### REQUIRED ACTION
Below are records; reproduce exactly the lines from the one that has "株式会社絨毯ギャラリー｜神戸・六甲アイランド" through the one that has "Copyright (C) carpet", ends included, and nothing more.

### RECORDS FOR THIS TASK
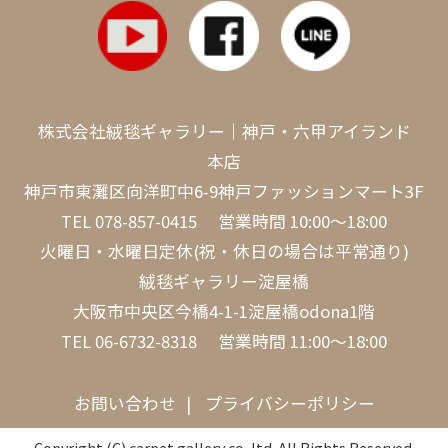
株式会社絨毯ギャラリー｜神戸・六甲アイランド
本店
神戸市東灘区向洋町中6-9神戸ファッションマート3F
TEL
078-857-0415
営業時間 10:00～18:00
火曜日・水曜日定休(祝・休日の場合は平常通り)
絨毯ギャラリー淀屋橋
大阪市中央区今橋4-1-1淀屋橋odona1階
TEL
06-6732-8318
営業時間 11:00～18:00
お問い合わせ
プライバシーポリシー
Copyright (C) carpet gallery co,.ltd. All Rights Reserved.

--

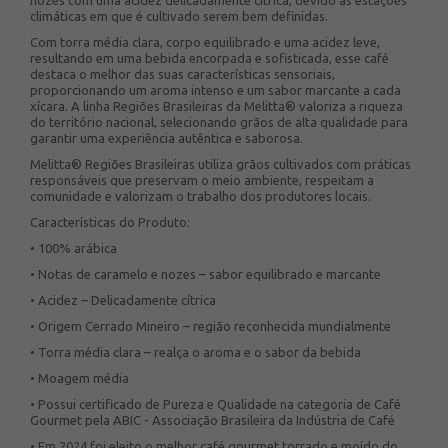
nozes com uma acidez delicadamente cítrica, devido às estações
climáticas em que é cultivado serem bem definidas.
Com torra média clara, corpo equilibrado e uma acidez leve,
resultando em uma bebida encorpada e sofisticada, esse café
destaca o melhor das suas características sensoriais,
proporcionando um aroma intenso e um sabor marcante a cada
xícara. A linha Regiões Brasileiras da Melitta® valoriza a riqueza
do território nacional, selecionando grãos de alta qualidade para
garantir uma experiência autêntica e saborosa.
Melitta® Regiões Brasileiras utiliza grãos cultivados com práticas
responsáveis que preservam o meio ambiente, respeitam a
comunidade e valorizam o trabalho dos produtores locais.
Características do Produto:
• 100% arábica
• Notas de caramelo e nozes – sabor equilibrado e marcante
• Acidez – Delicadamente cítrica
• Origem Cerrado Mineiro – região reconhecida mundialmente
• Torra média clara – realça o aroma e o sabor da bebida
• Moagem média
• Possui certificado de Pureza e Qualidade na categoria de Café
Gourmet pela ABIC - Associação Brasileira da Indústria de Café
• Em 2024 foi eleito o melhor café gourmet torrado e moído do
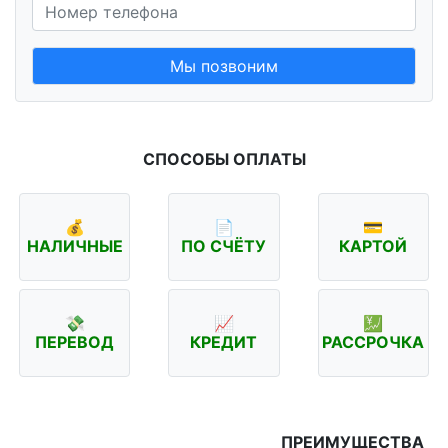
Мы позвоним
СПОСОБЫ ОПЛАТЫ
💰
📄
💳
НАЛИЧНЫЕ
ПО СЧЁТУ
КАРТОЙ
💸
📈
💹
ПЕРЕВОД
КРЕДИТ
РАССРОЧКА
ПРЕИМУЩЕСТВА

* * *

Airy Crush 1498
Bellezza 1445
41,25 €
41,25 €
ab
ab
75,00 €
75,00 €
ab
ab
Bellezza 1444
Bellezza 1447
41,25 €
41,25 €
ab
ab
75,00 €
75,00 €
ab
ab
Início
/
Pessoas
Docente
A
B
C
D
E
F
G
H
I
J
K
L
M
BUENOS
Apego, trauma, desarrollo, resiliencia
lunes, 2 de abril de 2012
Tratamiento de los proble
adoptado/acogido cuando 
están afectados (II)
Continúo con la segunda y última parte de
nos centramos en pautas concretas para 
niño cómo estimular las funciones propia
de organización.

### WRITTEN RESPONSE
株式会社絨毯ギャラリー｜神戸・六甲アイランド
本店
神戸市東灘区向洋町中6-9神戸ファッションマート3F
TEL
078-857-0415
営業時間 10:00～18:00
火曜日・水曜日定休(祝・休日の場合は平常通り)
絨毯ギャラリー淀屋橋
大阪市中央区今橋4-1-1淀屋橋odona1階
TEL
06-6732-8318
営業時間 11:00～18:00
お問い合わせ
プライバシーポリシー
Copyright (C) carpet gallery co,.ltd. All Rights Reserved.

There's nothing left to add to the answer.